(Stored items from a collection)
>>
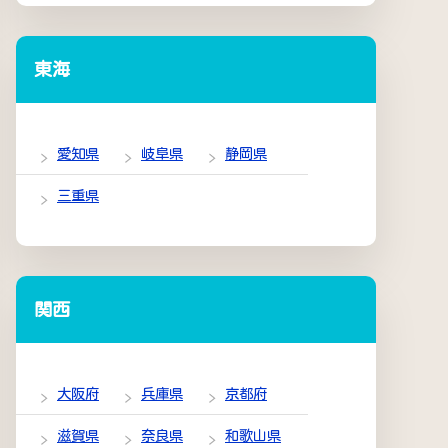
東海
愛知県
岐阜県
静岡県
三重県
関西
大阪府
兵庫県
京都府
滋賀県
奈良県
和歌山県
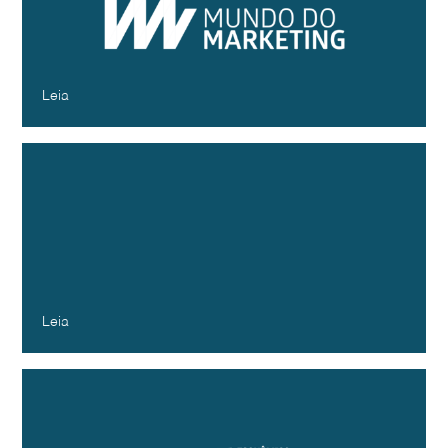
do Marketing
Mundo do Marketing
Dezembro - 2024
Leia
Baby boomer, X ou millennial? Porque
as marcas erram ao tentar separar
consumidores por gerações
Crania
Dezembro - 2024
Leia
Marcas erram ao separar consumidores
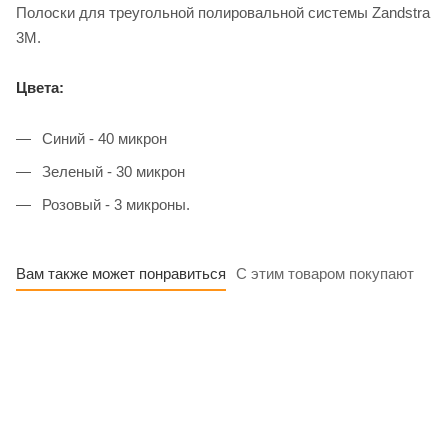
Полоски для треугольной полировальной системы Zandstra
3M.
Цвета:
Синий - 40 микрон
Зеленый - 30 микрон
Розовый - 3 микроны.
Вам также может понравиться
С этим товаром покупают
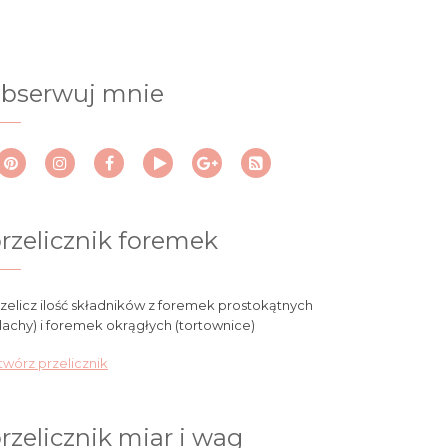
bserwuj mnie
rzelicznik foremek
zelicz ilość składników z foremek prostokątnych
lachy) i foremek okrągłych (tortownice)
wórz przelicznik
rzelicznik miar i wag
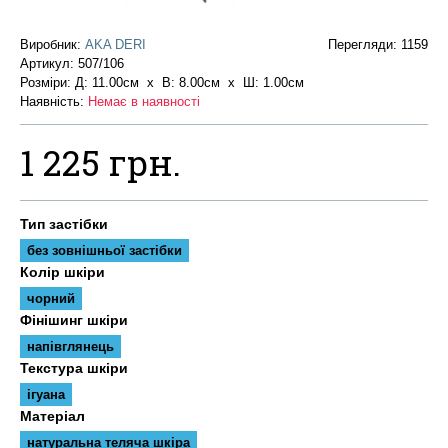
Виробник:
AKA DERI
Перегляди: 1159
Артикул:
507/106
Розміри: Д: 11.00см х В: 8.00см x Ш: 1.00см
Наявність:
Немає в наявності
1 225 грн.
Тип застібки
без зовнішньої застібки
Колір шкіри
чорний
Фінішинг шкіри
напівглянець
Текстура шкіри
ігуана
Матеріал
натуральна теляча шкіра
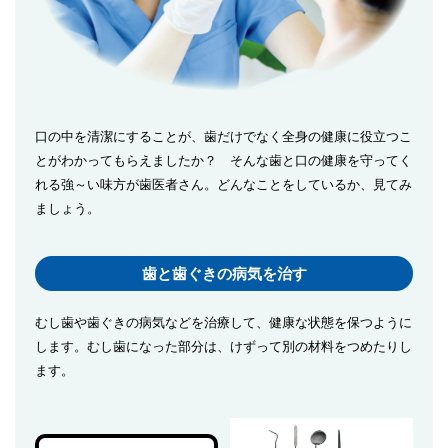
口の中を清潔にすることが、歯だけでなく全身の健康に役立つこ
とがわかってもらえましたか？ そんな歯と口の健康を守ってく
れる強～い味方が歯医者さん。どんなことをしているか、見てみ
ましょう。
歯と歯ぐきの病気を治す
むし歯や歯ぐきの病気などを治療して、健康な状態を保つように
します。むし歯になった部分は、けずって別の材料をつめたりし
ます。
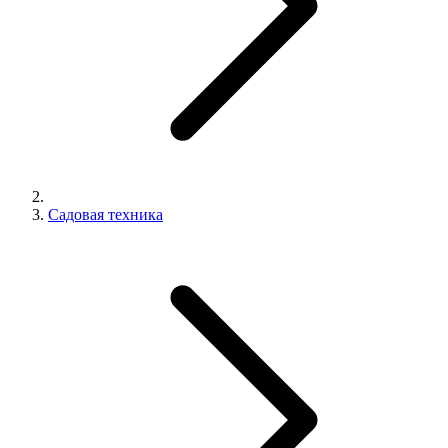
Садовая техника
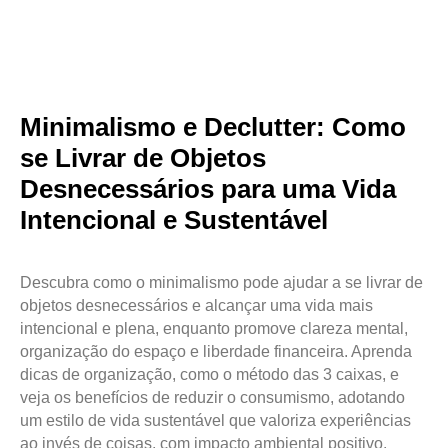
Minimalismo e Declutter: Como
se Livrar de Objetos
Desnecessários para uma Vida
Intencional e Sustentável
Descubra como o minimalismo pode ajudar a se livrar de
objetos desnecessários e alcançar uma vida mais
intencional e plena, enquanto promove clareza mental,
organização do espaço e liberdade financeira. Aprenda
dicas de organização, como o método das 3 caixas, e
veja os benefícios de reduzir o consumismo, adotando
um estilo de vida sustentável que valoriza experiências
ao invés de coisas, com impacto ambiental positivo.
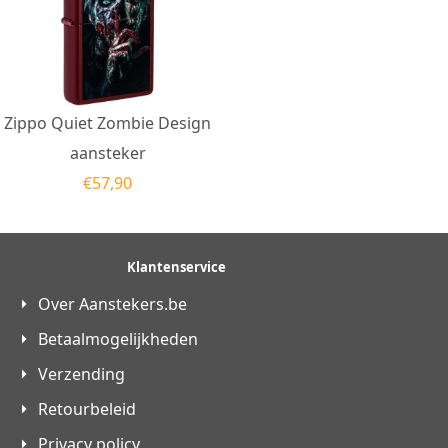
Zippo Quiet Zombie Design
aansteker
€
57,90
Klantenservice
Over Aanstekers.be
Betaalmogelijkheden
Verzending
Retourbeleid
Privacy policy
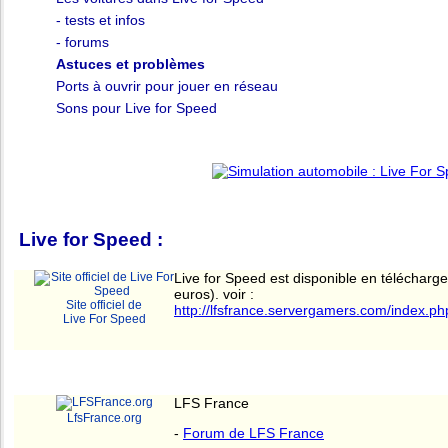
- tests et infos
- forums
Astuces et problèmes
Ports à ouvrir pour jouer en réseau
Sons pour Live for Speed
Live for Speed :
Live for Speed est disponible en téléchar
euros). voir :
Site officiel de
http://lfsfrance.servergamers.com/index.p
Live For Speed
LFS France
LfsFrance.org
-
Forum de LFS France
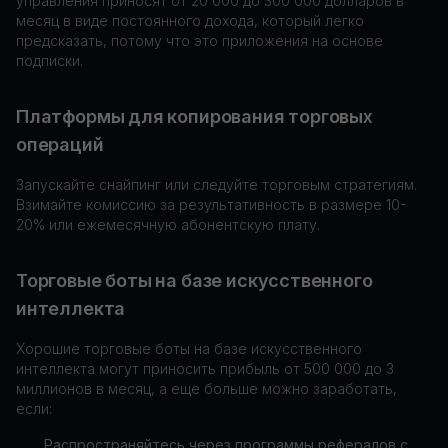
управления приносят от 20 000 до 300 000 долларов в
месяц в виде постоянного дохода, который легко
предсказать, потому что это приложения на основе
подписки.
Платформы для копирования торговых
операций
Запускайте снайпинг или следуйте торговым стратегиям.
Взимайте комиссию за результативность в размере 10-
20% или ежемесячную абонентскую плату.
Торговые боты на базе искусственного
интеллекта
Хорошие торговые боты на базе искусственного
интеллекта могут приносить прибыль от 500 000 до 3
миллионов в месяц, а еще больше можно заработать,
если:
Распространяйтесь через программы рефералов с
<<
Retrieve all lines from the data that contain the string "foremek".

OUTPUT BELOW>
rzelicznik foremek
zelicz ilość składników z foremek prostokątnych
lachy) i foremek okrągłych (tortownice)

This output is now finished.